_Exercise requirements_: Copy out exactly the stretch below, from the line with "Недвижимость" through the line with "Çatdırılma və ödəmə şərtləri", both included; the pictures stay out.

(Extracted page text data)
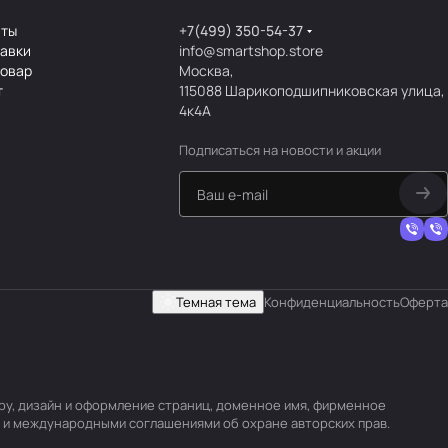
аты
+7(499) 350-54-37
тавки
info@smartshop.store
товар
Москва,
т
115088 Шарикоподшипниковская улица,
4к4А
Подписаться
на новости и акции
Темная тема
Конфиденциальность
Оферта
уру, дизайн и оформление страниц, доменное имя, фирменное
 и международными соглашениями об охране авторских прав.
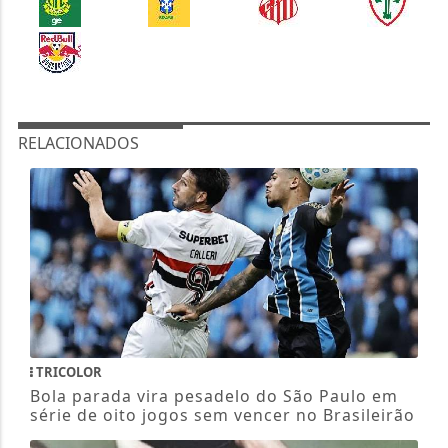
RELACIONADOS
TRICOLOR
Bola parada vira pesadelo do São Paulo em
série de oito jogos sem vencer no Brasileirão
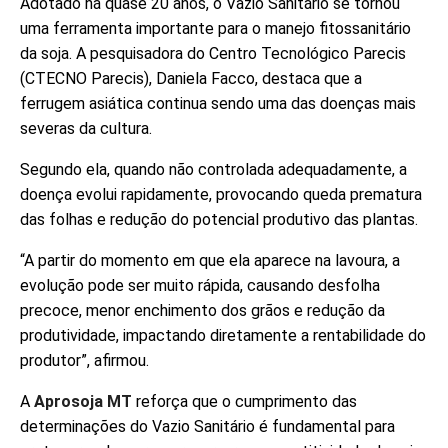
Adotado há quase 20 anos, o Vazio Sanitário se tornou
uma ferramenta importante para o manejo fitossanitário
da soja. A pesquisadora do Centro Tecnológico Parecis
(CTECNO Parecis), Daniela Facco, destaca que a
ferrugem asiática continua sendo uma das doenças mais
severas da cultura.
Segundo ela, quando não controlada adequadamente, a
doença evolui rapidamente, provocando queda prematura
das folhas e redução do potencial produtivo das plantas.
“A partir do momento em que ela aparece na lavoura, a
evolução pode ser muito rápida, causando desfolha
precoce, menor enchimento dos grãos e redução da
produtividade, impactando diretamente a rentabilidade do
produtor”, afirmou.
A
Aprosoja MT
reforça que o cumprimento das
determinações do Vazio Sanitário é fundamental para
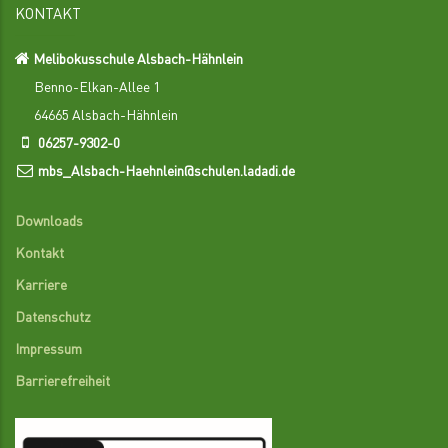
KONTAKT
Melibokusschule Alsbach-Hähnlein
Benno-Elkan-Allee 1
64665 Alsbach-Hähnlein
06257-9302-0
mbs_Alsbach-Haehnlein@schulen.ladadi.de
Downloads
Kontakt
Karriere
Datenschutz
Impressum
Barrierefreiheit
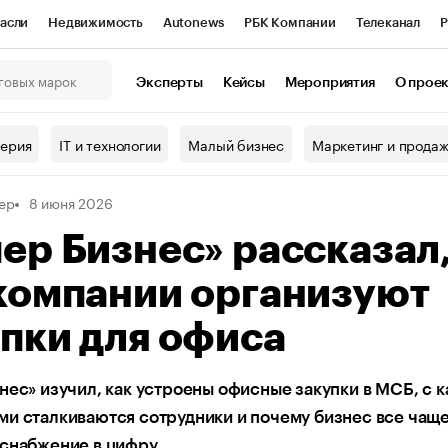
асли
Недвижимость
Autonews
РБК Компании
Телеканал
Р
К Курсы
РБК Life
Тренды
Визионеры
Национальные проекты
Эксперты
Кейсы
Мероприятия
О прое
онный клуб
Исследования
Кредитные рейтинги
Франшизы
Г
терия
IT и технологии
Малый бизнес
Маркетинг и прода
Проверка контрагентов
Политика
Экономика
Бизнес
ер
8 июня 2026
ы
ер Бизнес» рассказал
компании организуют
пки для офиса
нес» изучил, как устроены офисные закупки в МСБ, с 
и сталкиваются сотрудники и почему бизнес все чащ
 снабжение в цифру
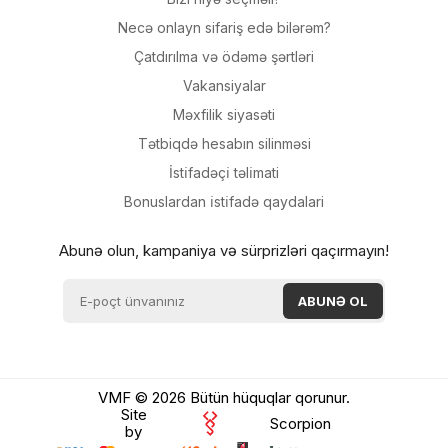
Necə onlayn sifariş edə bilərəm?
Çatdırılma və ödəmə şərtləri
Vakansiyalar
Məxfilik siyasəti
Tətbiqdə hesabın silinməsi
İsti̇fadəçi̇ təli̇mati
Bonuslardan i̇sti̇fadə qaydalari
Abunə olun, kampaniya və sürprizləri qaçırmayın!
VMF © 2026 Bütün hüquqlar qorunur.
Site
Scorpion
by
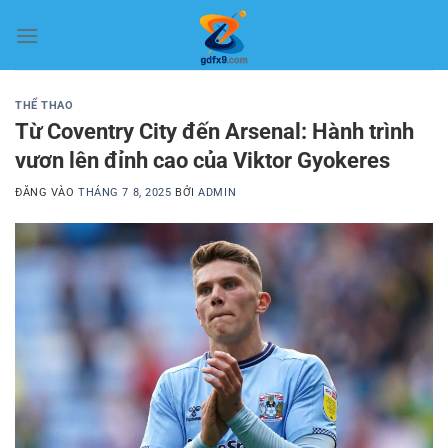
Bỏ
qua
nội
dung
THỂ THAO
Từ Coventry City đến Arsenal: Hành trình
vươn lên đỉnh cao của Viktor Gyokeres
ĐĂNG VÀO
THÁNG 7 8, 2025
BỞI
ADMIN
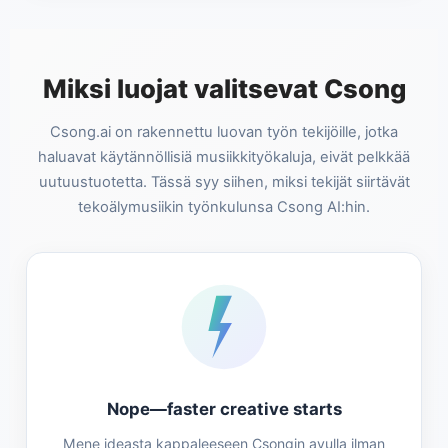
Miksi luojat valitsevat Csong
Csong.ai on rakennettu luovan työn tekijöille, jotka
haluavat käytännöllisiä musiikkityökaluja, eivät pelkkää
uutuustuotetta. Tässä syy siihen, miksi tekijät siirtävät
tekoälymusiikin työnkulunsa Csong AI:hin.
Nope—faster creative starts
Mene ideasta kappaleeseen Csongin avulla ilman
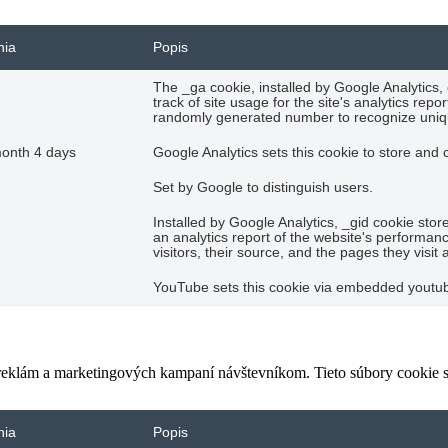
nia
Popis
The _ga cookie, installed by Google Analytics,
track of site usage for the site's analytics re
randomly generated number to recognize uniqu
month 4 days
Google Analytics sets this cookie to store and
Set by Google to distinguish users.
Installed by Google Analytics, _gid cookie stor
an analytics report of the website's performan
visitors, their source, and the pages they visi
YouTube sets this cookie via embedded youtube
 reklám a marketingových kampaní návštevníkom. Tieto súbory cookie
nia
Popis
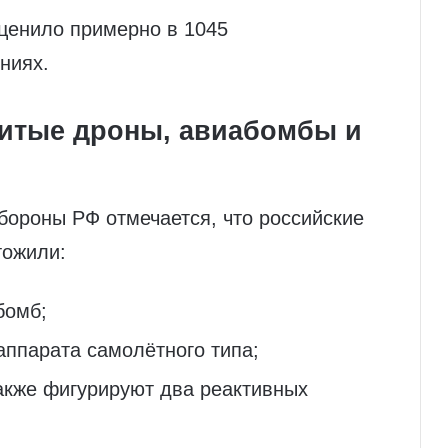
ценило примерно в 1045
ниях.
битые дроны, авиабомбы и
бороны РФ отмечается, что российские
тожили:
бомб;
аппарата самолётного типа;
также фигурируют два реактивных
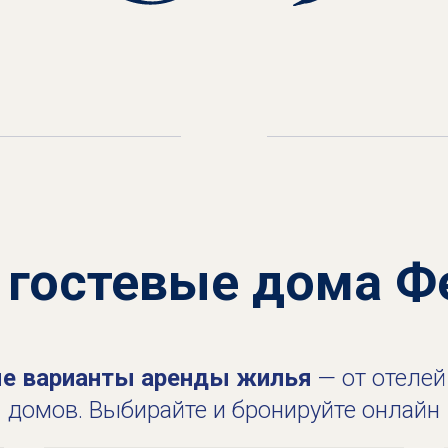
 гостевые дома Ф
ые варианты аренды жилья
— от отелей
домов. Выбирайте и бронируйте онлайн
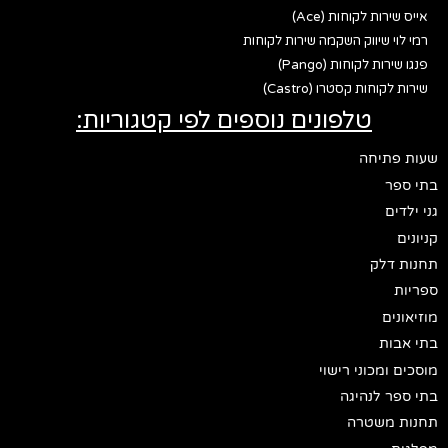
אייס שירות לקוחות (Ace)
רמי לוי שיווק השקמה שירות לקוחות
פנגו שירות לקוחות (Pango)
שירות לקוחות קסטרו (Castro)
טלפונים נוספים לפי קטגוריות:
שעות פתיחה
בתי ספר
גני ילדים
קניונים
תחנות דלק
ספריות
מוזיאונים
בתי אבות
מוסכים ומכוני רישוי
בתי ספר לנהיגה
תחנות משטרה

_The answer_:
Недвижимость
Autonews
РБК Компании
Телеканал
Р
К Курсы
РБК Life
Тренды
Визионеры
Национальные проекты
Эксперты
Кейсы
Мероприятия
О прое
онный клуб
Исследования
Кредитные рейтинги
Франшизы
Г
терия
IT и технологии
Малый бизнес
Маркетинг и прода
Проверка контрагентов
Политика
Экономика
Бизнес
ер
8 июня 2026
ы
ер Бизнес» рассказал
компании организуют
пки для офиса
нес» изучил, как устроены офисные закупки в МСБ, с 
и сталкиваются сотрудники и почему бизнес все чащ
 снабжение в цифру
Necə onlayn sifariş edə bilərəm?
Çatdırılma və ödəmə şərtləri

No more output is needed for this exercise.